### WHAT IS EXPECTED
Return every line of the records below verbatim, with no pictures in the copy.

· · · · · · ·

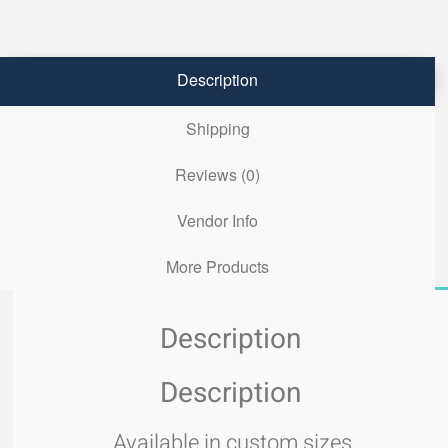
Description
Shipping
Reviews (0)
Vendor Info
More Products
Description
Description
Available in custom sizes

· · · · · · ·

### ANSWER TO THE PROBLEM
Description
Shipping
Reviews (0)
Vendor Info
More Products
Description
Description
Available in custom sizes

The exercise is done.